WHAT NEEDS TO BE DONE:
Among the records below, find the lines that contain "Mosque" and copy each of them.

----- INFORMATION GIVEN

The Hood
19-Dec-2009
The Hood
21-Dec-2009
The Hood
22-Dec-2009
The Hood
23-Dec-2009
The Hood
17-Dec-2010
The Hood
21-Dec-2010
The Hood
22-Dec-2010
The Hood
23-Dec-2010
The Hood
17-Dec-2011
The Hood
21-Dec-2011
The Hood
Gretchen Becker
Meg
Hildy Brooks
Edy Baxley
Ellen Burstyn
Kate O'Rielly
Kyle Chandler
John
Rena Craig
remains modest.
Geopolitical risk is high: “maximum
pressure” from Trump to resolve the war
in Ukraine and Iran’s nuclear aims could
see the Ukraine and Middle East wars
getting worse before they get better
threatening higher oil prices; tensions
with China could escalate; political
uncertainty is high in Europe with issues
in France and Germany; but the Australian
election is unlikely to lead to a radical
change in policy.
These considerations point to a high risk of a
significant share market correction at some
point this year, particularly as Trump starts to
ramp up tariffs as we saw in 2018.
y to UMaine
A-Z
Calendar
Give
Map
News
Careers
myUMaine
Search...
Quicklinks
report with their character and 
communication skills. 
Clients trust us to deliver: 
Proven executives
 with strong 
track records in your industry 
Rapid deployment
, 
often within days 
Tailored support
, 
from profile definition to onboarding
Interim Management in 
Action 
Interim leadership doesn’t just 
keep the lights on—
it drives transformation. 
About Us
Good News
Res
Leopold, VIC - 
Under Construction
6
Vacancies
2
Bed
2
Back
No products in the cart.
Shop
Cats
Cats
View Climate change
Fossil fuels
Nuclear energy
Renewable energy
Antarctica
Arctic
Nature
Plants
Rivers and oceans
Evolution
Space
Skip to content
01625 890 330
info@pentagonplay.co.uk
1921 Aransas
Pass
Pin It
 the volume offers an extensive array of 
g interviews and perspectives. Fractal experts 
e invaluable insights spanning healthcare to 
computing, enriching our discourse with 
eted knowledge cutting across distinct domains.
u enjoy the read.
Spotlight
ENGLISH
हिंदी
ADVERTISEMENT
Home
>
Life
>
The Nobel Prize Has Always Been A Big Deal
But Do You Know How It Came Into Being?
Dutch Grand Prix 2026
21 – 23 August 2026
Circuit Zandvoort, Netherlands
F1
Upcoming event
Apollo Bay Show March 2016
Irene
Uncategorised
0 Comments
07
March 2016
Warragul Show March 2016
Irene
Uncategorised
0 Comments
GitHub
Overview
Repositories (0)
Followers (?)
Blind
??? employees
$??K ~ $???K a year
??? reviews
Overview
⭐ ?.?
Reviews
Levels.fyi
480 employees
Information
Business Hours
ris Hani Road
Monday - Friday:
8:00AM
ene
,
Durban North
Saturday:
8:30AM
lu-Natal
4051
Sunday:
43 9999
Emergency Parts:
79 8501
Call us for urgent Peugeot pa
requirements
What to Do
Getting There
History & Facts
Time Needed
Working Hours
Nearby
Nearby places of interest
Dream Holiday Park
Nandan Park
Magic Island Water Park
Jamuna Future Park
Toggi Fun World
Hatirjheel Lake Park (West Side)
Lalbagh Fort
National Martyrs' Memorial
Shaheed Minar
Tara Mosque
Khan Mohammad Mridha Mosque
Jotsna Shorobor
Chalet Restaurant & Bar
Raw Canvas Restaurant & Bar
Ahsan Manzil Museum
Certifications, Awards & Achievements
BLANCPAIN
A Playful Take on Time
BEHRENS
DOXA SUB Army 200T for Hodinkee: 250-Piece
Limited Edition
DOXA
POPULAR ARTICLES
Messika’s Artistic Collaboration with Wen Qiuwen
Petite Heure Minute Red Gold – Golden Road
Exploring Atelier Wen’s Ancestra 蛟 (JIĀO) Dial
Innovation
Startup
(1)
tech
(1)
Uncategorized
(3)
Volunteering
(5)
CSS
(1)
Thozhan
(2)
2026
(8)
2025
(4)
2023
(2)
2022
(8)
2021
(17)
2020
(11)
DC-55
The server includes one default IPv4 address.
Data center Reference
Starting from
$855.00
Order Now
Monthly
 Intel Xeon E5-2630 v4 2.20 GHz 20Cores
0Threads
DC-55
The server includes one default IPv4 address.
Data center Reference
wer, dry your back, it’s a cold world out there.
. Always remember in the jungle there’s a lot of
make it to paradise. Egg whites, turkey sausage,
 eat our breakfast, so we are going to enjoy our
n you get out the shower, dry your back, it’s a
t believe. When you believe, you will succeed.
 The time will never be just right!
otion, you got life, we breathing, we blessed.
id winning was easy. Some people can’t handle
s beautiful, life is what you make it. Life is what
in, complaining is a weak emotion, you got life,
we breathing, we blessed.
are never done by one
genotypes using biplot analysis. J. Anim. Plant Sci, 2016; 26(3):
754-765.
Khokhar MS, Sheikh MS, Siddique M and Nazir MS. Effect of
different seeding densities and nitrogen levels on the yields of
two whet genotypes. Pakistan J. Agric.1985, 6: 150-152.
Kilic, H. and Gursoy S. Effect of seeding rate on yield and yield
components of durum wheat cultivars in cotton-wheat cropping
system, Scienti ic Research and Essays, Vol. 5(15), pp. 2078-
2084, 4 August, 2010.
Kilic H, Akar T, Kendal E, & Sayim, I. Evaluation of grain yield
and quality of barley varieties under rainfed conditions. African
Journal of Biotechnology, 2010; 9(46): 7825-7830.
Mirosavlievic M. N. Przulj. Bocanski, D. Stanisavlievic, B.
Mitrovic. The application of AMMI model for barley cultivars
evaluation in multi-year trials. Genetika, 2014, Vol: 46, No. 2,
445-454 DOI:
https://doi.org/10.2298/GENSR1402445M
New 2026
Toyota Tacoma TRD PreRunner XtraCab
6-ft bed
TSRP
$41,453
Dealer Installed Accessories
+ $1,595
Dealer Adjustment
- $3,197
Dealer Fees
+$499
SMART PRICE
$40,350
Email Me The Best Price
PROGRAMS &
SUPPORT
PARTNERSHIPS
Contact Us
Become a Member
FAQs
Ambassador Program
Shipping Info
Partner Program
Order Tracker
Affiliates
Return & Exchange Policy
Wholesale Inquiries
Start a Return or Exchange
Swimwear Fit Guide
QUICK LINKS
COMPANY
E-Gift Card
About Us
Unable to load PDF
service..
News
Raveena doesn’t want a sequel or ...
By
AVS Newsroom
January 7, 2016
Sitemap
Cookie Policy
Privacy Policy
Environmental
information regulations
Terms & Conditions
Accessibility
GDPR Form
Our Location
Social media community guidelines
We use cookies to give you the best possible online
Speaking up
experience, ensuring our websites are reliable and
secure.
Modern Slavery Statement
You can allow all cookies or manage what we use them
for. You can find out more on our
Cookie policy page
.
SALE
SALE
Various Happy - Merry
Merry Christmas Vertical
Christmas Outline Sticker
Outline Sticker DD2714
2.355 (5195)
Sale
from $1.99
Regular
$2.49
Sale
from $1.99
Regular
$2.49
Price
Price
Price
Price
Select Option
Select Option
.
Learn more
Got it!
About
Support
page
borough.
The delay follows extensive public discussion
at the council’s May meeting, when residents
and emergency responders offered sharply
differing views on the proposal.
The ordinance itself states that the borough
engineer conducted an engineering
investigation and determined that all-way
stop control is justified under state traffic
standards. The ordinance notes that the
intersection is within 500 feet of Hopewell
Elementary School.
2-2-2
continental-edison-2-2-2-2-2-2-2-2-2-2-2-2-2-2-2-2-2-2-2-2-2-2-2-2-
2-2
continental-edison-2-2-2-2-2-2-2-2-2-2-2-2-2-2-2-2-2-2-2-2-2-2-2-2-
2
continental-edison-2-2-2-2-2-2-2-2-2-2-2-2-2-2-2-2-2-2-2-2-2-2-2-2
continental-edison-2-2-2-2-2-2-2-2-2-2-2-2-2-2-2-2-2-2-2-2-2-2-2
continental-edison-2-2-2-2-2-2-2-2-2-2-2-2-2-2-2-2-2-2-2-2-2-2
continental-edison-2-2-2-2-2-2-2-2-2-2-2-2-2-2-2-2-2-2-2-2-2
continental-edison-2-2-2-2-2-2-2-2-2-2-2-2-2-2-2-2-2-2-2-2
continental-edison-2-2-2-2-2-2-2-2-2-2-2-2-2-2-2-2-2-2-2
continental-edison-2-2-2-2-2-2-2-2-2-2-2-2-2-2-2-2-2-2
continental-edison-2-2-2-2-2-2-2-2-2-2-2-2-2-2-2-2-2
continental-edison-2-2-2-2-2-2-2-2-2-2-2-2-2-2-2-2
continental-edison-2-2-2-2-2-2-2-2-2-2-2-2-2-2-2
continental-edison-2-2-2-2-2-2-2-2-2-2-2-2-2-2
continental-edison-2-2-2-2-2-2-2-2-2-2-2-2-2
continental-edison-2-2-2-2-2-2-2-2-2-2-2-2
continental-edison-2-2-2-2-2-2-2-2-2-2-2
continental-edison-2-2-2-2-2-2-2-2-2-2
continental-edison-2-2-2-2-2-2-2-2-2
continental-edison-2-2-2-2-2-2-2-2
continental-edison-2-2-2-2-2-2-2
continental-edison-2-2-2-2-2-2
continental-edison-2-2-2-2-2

----------

RESPONSE BOX:
Tara Mosque
Khan Mohammad Mridha Mosque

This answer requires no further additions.